**TO DO:** Line by line, copy out the entries exactly and leave the pictures behind.

(Excerpts from a dataset)

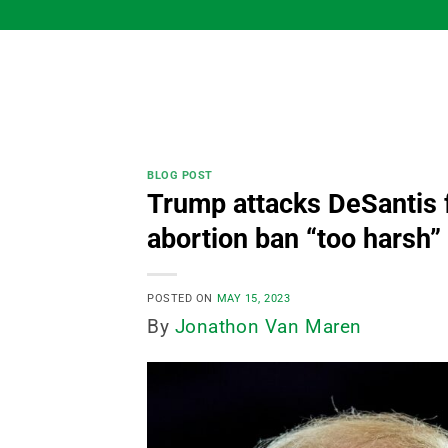
Skip
to
content
BLOG POST
Trump attacks DeSantis f
abortion ban “too harsh”
POSTED ON
MAY 15, 2023
By
Jonathon Van Maren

**WORKED SOLUTION:**
Skip
to
content
BLOG POST
Trump attacks DeSantis f
abortion ban “too harsh”
POSTED ON
MAY 15, 2023
By
Jonathon Van Maren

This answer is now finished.